=== EXTRACTED ENTRIES ===

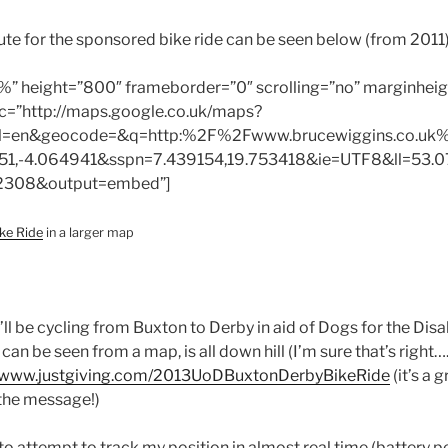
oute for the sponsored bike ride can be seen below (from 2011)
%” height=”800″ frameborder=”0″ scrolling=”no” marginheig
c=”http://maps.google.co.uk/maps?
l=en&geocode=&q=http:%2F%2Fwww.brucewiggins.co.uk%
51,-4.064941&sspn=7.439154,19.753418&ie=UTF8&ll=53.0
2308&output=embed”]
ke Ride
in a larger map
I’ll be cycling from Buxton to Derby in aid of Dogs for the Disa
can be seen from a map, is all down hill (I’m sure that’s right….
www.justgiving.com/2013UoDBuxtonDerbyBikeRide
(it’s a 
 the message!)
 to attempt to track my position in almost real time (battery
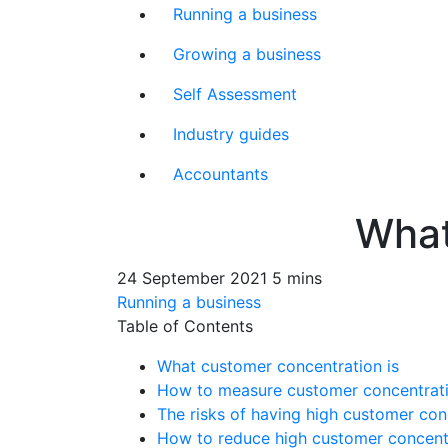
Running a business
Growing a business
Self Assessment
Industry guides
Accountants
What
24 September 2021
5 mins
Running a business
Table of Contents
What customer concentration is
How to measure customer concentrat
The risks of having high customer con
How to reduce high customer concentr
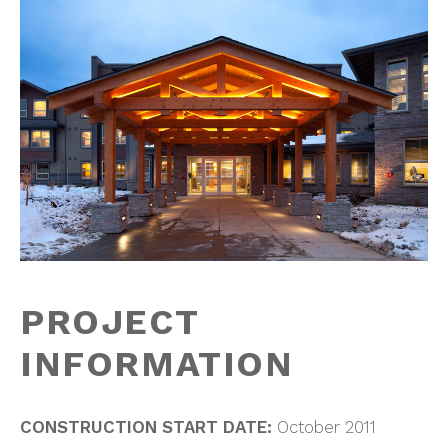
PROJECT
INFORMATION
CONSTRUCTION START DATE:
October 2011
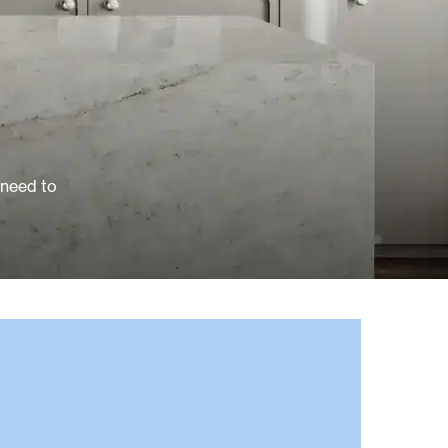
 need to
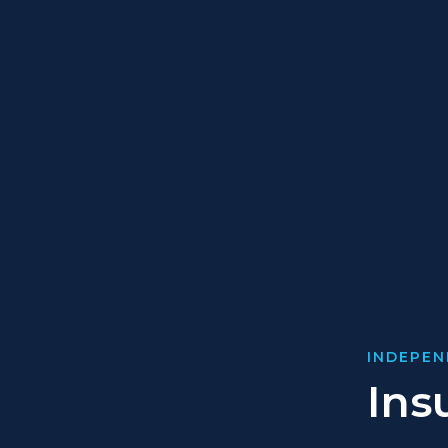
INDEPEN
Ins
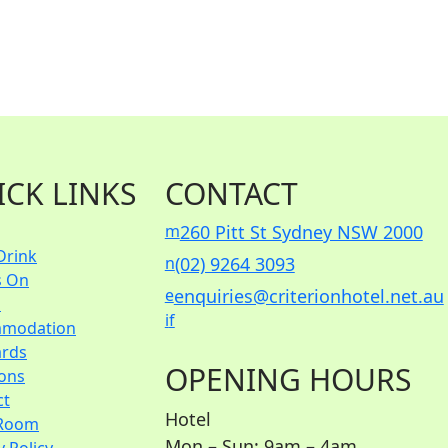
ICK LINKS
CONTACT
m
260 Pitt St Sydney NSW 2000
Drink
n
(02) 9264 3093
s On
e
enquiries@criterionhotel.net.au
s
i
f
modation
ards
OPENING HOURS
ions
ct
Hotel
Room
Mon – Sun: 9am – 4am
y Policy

===
=== EXTRACTED ENTRIES ===

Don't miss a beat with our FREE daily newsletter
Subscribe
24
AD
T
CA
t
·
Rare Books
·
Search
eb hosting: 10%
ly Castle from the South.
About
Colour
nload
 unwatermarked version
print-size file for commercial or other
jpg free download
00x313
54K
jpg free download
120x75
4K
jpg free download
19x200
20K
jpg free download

===
=== EXTRACTED ENTRIES ===

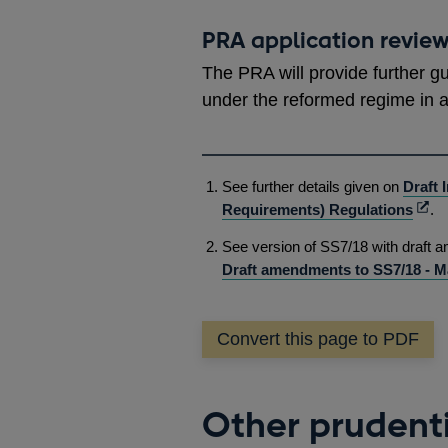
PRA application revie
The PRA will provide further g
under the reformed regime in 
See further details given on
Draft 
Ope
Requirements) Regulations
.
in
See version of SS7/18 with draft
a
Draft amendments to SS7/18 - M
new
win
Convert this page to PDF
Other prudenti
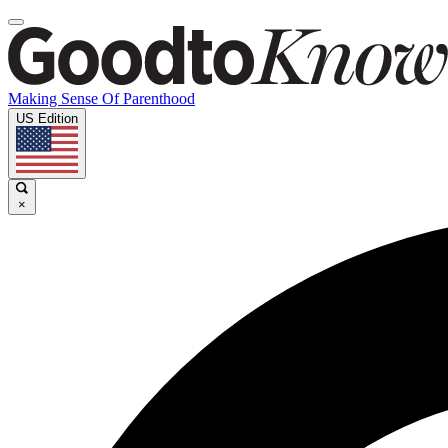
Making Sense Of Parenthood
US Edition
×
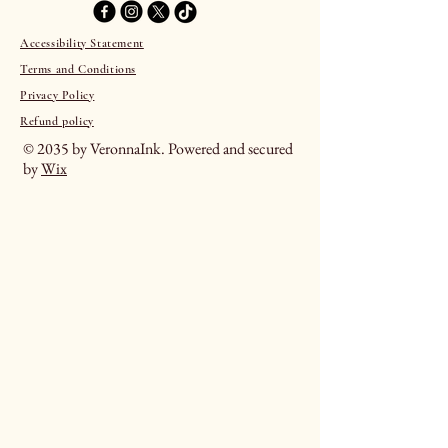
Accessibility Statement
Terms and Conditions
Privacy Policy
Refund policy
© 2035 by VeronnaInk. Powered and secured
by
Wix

===

### ABOUT THIS EXERCISE
Return only the part above that opens with the line containing "oute for the" and closes with the line containing "How to measure customer concentrat", exactly and with both ends, skipping the pictures.

### THE ANSWER
oute for the sponsored bike ride can be seen below (from 2011)
%” height=”800″ frameborder=”0″ scrolling=”no” marginheig
c=”http://maps.google.co.uk/maps?
l=en&geocode=&q=http:%2F%2Fwww.brucewiggins.co.uk%
51,-4.064941&sspn=7.439154,19.753418&ie=UTF8&ll=53.0
2308&output=embed”]
ke Ride
in a larger map
I’ll be cycling from Buxton to Derby in aid of Dogs for the Disa
can be seen from a map, is all down hill (I’m sure that’s right….
www.justgiving.com/2013UoDBuxtonDerbyBikeRide
(it’s a 
 the message!)
 to attempt to track my position in almost real time (battery
Running a business
Growing a business
Self Assessment
Industry guides
Accountants
What
24 September 2021
5 mins
Running a business
Table of Contents
What customer concentration is
How to measure customer concentrat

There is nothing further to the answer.